Your objective
Look through the material below and return every line that contains "Based".

..............................

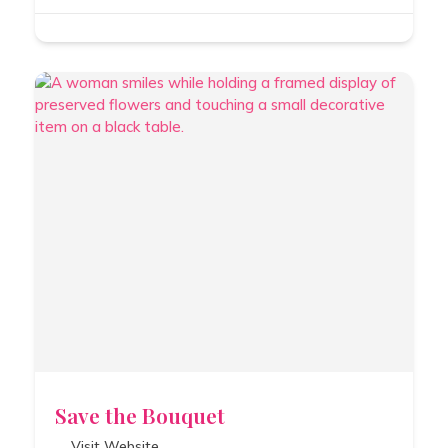
Save the Bouquet
Visit Website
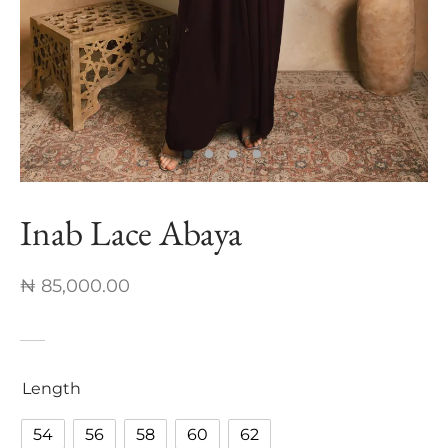
nch Linen Abaya
re In Every Thread
Inab Lace Abaya
₦
85,000.00
Length
54
56
58
60
62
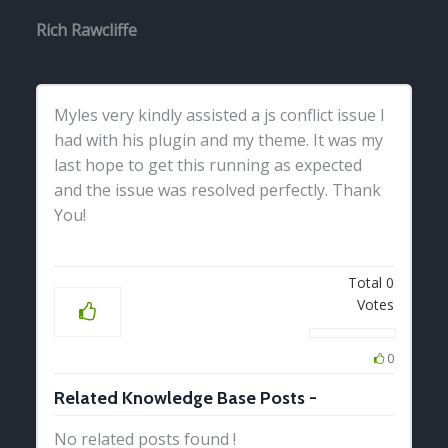
Rich Rawcliffe
Myles very kindly assisted a js conflict issue I
had with his plugin and my theme. It was my
last hope to get this running as expected
and the issue was resolved perfectly. Thank
You!
Total
0
Votes
0
Related Knowledge Base Posts -
No related posts found !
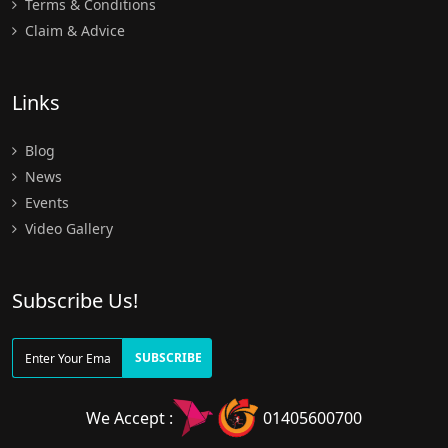
Terms & Conditions
Claim & Advice
Links
Blog
News
Events
Video Gallery
Subscribe Us!
SUBSCRIBE
We Accept :
01405600700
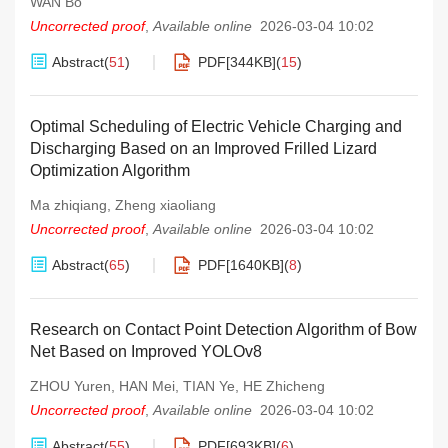
WAN Bo
Uncorrected proof
,
Available online
2026-03-04 10:02
Abstract
(
51
)
PDF[
344KB
]
(
15
)
Optimal Scheduling of Electric Vehicle Charging and
Discharging Based on an Improved Frilled Lizard
Optimization Algorithm
Ma zhiqiang
,
Zheng xiaoliang
Uncorrected proof
,
Available online
2026-03-04 10:02
Abstract
(
65
)
PDF[
1640KB
]
(
8
)
Research on Contact Point Detection Algorithm of Bow
Net Based on Improved YOLOv8
ZHOU Yuren
,
HAN Mei
,
TIAN Ye
,
HE Zhicheng
Uncorrected proof
,
Available online
2026-03-04 10:02
Abstract
(
55
)
PDF[
693KB
]
(
6
)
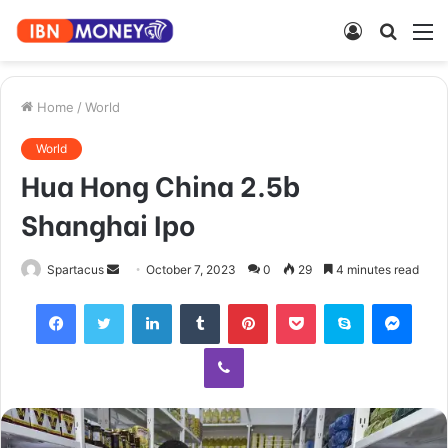
Log
Searc
M
In
for
Home
/
World
World
Hua Hong China 2.5b
Shanghai Ipo
Send
Spartacus
October 7, 2023
0
29
4 minutes read
an
Facebook
Twitter
LinkedIn
Tumblr
Pinterest
Pocket
Skype
Mess
email
Viber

..............................

Your response
Discharging Based on an Improved Frilled Lizard
Net Based on Improved YOLOv8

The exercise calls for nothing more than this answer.